Sunday, February 06, 2011

Jim Crenner's "Drinks at the Stand-Up Tragedy Club" (2008)

Picked up this hardback at Housing Works for six bucks, after warning myself on entering the bookstore not to buy any books. The first poem "The Problem of Meaning" pulled me in and the book never really let go. Crenner is fascinated, bemused, by the dualities of experience and meaning, mind and world, living and writing. The poems are witty and charming. They are also laced with the poet's abiding sense of his approaching death.

There are poems here written in the poet's own voice, as a grandfather, a baseball fan, a gardener, a visitor to the marble quarries of Carrara, a voyeur at Amsterdam's red light district. The poet writes about his reading, a consolation of old age. The poet writes about writing, a hoary and sterile subject in most hands, but productive and entertaining in this poet's. "Negative Capability" is the funniest poem I have ever read about writer's block. There is a series of poems, scattered throughout the book, about looking at various paintings by Vermeer. These ekphrastic poems do not try to transcribe the paintings (a pointless exercise), nor do they try to interpret them (a tendentious one). Instead, they look so deeply that looking (and not looking) becomes their true subject, and so in that way approximates most closely the painter's own concerns. They are some of the best things in the book.
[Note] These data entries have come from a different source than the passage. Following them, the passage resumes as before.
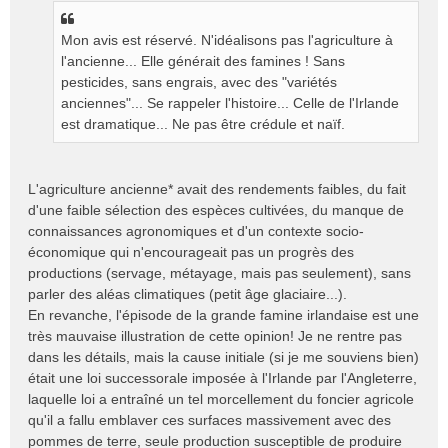
o
n
Mon avis est réservé. N'idéalisons pas l'agriculture à
l
l'ancienne... Elle générait des famines ! Sans
u
pesticides, sans engrais, avec des "variétés
anciennes"... Se rappeler l'histoire... Celle de l'Irlande
est dramatique... Ne pas être crédule et naïf.
L'agriculture ancienne* avait des rendements faibles, du fait
d'une faible sélection des espèces cultivées, du manque de
connaissances agronomiques et d'un contexte socio-
économique qui n'encourageait pas un progrès des
productions (servage, métayage, mais pas seulement), sans
parler des aléas climatiques (petit âge glaciaire...).
En revanche, l'épisode de la grande famine irlandaise est une
très mauvaise illustration de cette opinion! Je ne rentre pas
dans les détails, mais la cause initiale (si je me souviens bien)
était une loi successorale imposée à l'Irlande par l'Angleterre,
laquelle loi a entraîné un tel morcellement du foncier agricole
qu'il a fallu emblaver ces surfaces massivement avec des
pommes de terre, seule production susceptible de produire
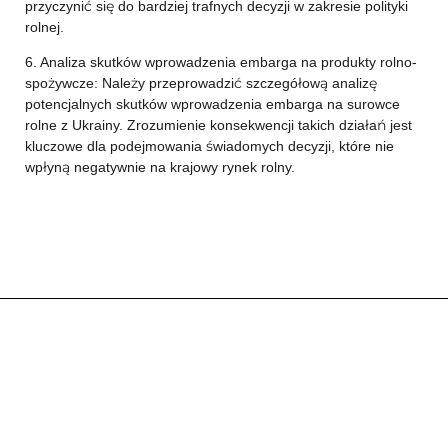
przyczynić się do bardziej trafnych decyzji w zakresie polityki
rolnej.
6. Analiza skutków wprowadzenia embarga na produkty rolno-
spożywcze: Należy przeprowadzić szczegółową analizę
potencjalnych skutków wprowadzenia embarga na surowce
rolne z Ukrainy. Zrozumienie konsekwencji takich działań jest
kluczowe dla podejmowania świadomych decyzji, które nie
wpłyną negatywnie na krajowy rynek rolny.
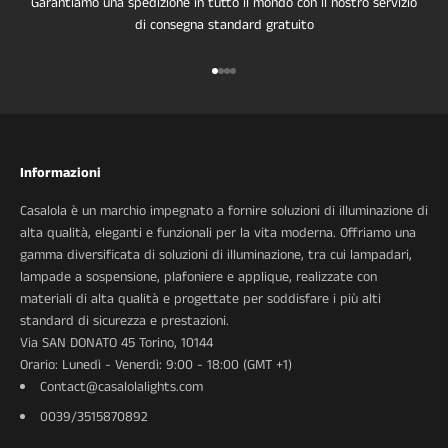
Garantiamo una spedizione in tutto il mondo con il nostro servizio
di consegna standard gratuito
Vai all'articolo 1
Vai all'articolo 2
Vai all'articolo 3
Vai all'articolo 4
Informazioni
Casalola è un marchio impegnato a fornire soluzioni di illuminazione di
alta qualità, eleganti e funzionali per la vita moderna. Offriamo una
gamma diversificata di soluzioni di illuminazione, tra cui lampadari,
lampade a sospensione, plafoniere e applique, realizzate con
materiali di alta qualità e progettate per soddisfare i più alti
standard di sicurezza e prestazioni.
Via SAN DONATO 45 Torino, 10144
Orario: Lunedì - Venerdì: 9:00 - 18:00 (GMT +1)
Contact@casalolalights.com
0039/3515870892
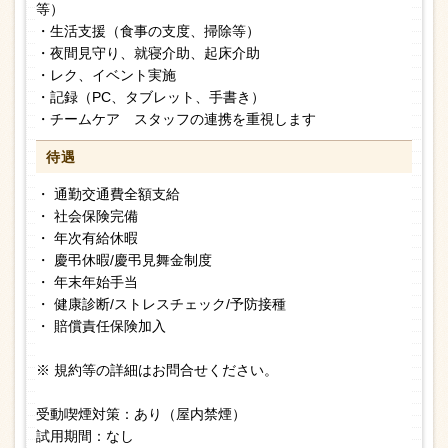
等）
・生活支援（食事の支度、掃除等）
・夜間見守り、就寝介助、起床介助
・レク、イベント実施
・記録（PC、タブレット、手書き）
・チームケア スタッフの連携を重視します
待遇
・ 通勤交通費全額支給
・ 社会保険完備
・ 年次有給休暇
・ 慶弔休暇/慶弔見舞金制度
・ 年末年始手当
・ 健康診断/ストレスチェック/予防接種
・ 賠償責任保険加入
※ 規約等の詳細はお問合せください。
受動喫煙対策：あり（屋内禁煙）
試用期間：なし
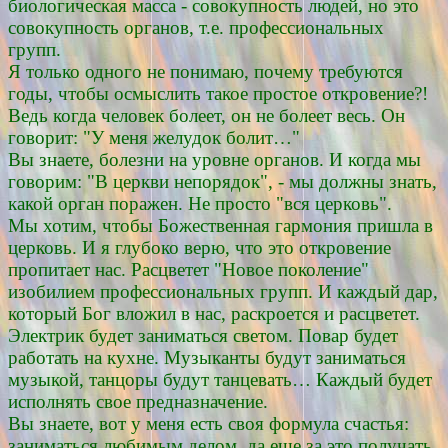
биологическая масса - совокупность людей, но это
совокупность органов, т.е. профессиональных
групп.
Я только одного не понимаю, почему требуются
годы, чтобы осмыслить такое простое откровение?!
Ведь когда человек болеет, он не болеет весь. Он
говорит: "У меня желудок болит…"
Вы знаете, болезни на уровне органов. И когда мы
говорим: "В церкви непорядок", - мы должны знать,
какой орган поражен. Не просто "вся церковь".
Мы хотим, чтобы Божественная гармония пришла в
церковь. И я глубоко верю, что это откровение
пропитает нас. Расцветет "Новое поколение"
изобилием профессиональных групп. И каждый дар,
который Бог вложил в нас, раскроется и расцветет.
Электрик будет заниматься светом. Повар будет
работать на кухне. Музыканты будут заниматься
музыкой, танцоры будут танцевать… Каждый будет
исполнять свое предназначение.
Вы знаете, вот у меня есть своя формула счастья:
заниматься любимым делом, да еще за это получать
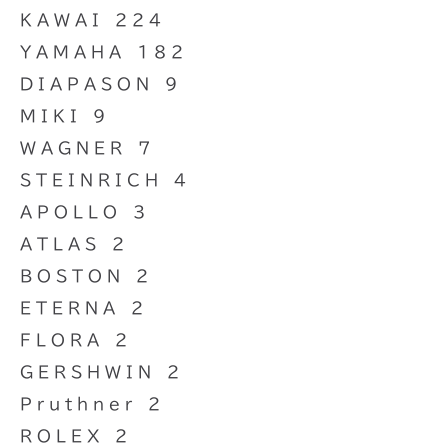
KAWAI 224
YAMAHA 182
DIAPASON 9
MIKI 9
WAGNER 7
STEINRICH 4
APOLLO 3
ATLAS 2
BOSTON 2
ETERNA 2
FLORA 2
GERSHWIN 2
Pruthner 2
ROLEX 2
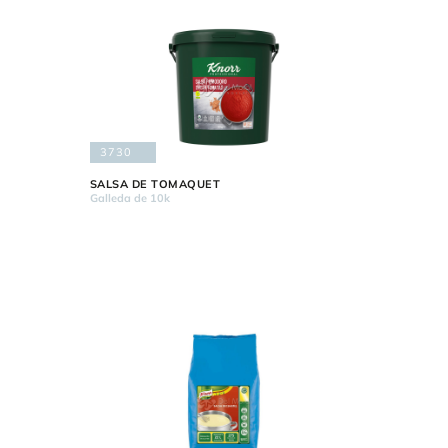
3730
SALSA DE TOMAQUET
Galleda de 10k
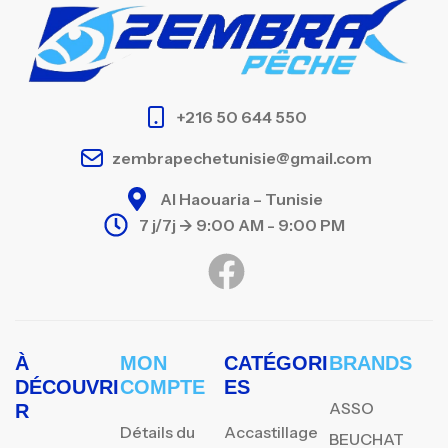
+216 50 644 550
zembrapechetunisie@gmail.com
Al Haouaria – Tunisie
7 j/7j -> 9:00 AM - 9:00 PM
À
MON
CATÉGORI
BRANDS
DÉCOUVRI
COMPTE
ES
ASSO
R
Détails du
Accastillage
BEUCHAT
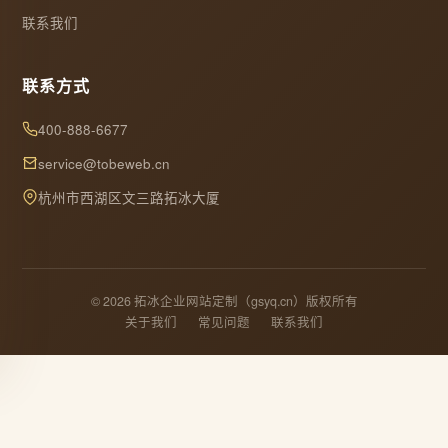
联系我们
联系方式
400-888-6677
service@tobeweb.cn
杭州市西湖区文三路拓冰大厦
© 2026 拓冰企业网站定制（gsyq.cn）版权所有
关于我们
常见问题
联系我们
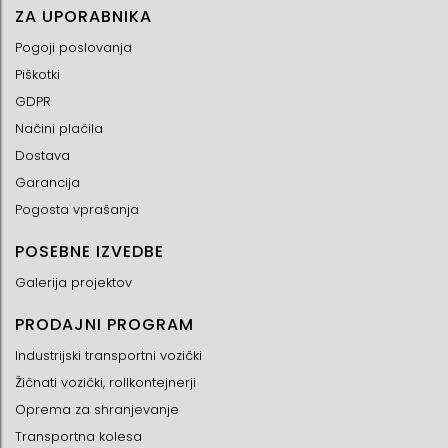
ZA UPORABNIKA
Pogoji poslovanja
Piškotki
GDPR
Načini plačila
Dostava
Garancija
Pogosta vprašanja
POSEBNE IZVEDBE
Galerija projektov
PRODAJNI PROGRAM
Industrijski transportni vozički
Žičnati vozički, rollkontejnerji
Oprema za shranjevanje
Transportna kolesa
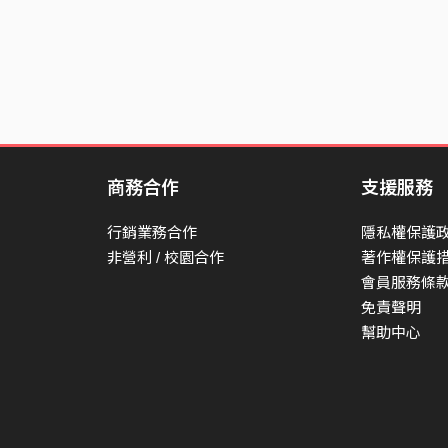
商務合作
支援服務
行銷業務合作
隱私權保護
非營利 / 校園合作
著作權保護
會員服務條
免責聲明
幫助中心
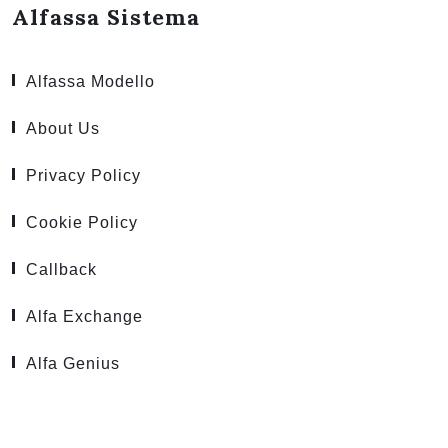
Alfassa Sistema
Alfassa Modello
About Us
Privacy Policy
Cookie Policy
Callback
Alfa Exchange
Alfa Genius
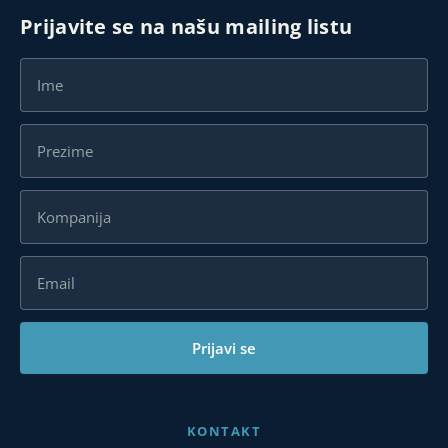
Prijavite se na našu mailing listu
Prijavi se
KONTAKT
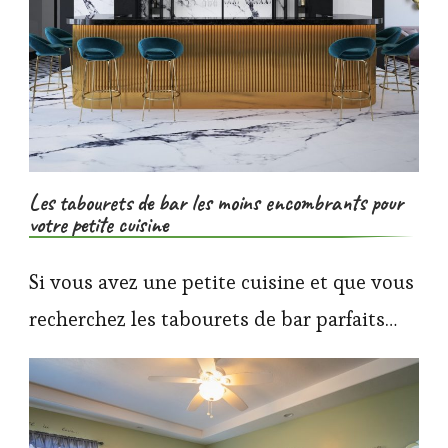
Les tabourets de bar les moins encombrants pour
votre petite cuisine
Si vous avez une petite cuisine et que vous
recherchez les tabourets de bar parfaits…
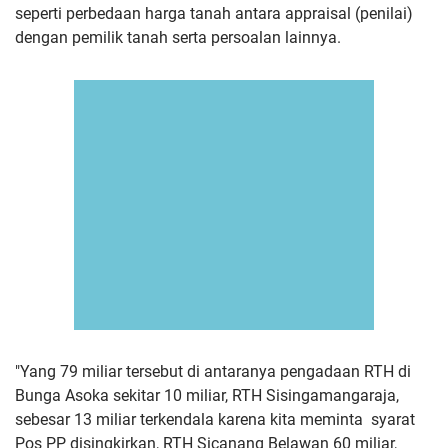
seperti perbedaan harga tanah antara appraisal (penilai)
dengan pemilik tanah serta persoalan lainnya.
"Yang 79 miliar tersebut di antaranya pengadaan RTH di
Bunga Asoka sekitar 10 miliar, RTH Sisingamangaraja,
sebesar 13 miliar terkendala karena kita meminta syarat
Pos PP disingkirkan, RTH Sicanang Belawan 60 miliar,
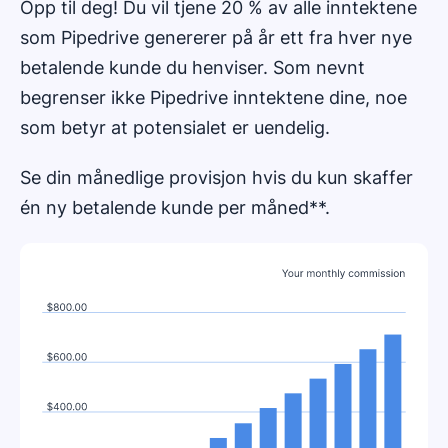
Opp til deg! Du vil tjene 20 % av alle inntektene
som Pipedrive genererer på år ett fra hver nye
betalende kunde du henviser. Som nevnt
begrenser ikke Pipedrive inntektene dine, noe
som betyr at potensialet er uendelig.
Se din månedlige provisjon hvis du kun skaffer
én ny betalende kunde per måned**.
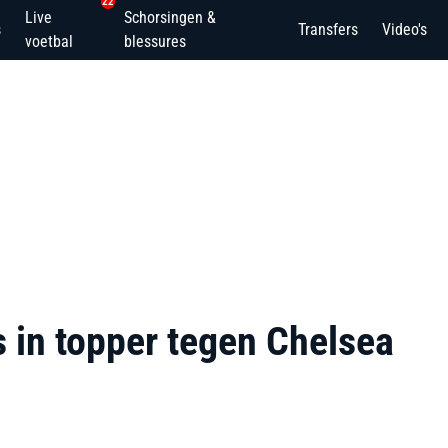
22
Live
Schorsingen &
s
Transfers
Video's
voetbal
blessures
s in topper tegen Chelsea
Then there are poems written in other voices. "Melpomene at the Singles Bar" near the beginning of the book speaks in counterpoint to the harassed mother in "Mnemosyne Orders Her Supplements at the Vitamin Store" near the end of the book. Other accomplished acts of ventriloquism include Teiresias, Caliban, Bartleby, and Superman. There is even an audacious attempt to write as Emily Dickinson. "The Blue Fascicle" is supposed to be a sheaf of lost erotic poems. It is not an altogether successful sequence: it lacks the originality of both Dickinson's and Crenner's verses.

Far more vital are the re-workings of Greek myths from unexpected points of view. Such as re-telling the story of Narcissus and Echo from the perspective of the pool's reflection. And my favorite poem of the book "The Swan, Afterward," which begins after Zeus stripped his swan disguise off himself "like a soiled condom." The bird, bewildered by his love for Leda, a complicated mammal, a person, becomes an alcoholic outcast among his avian kind. This book is full of such memories, sweet and sorrowing.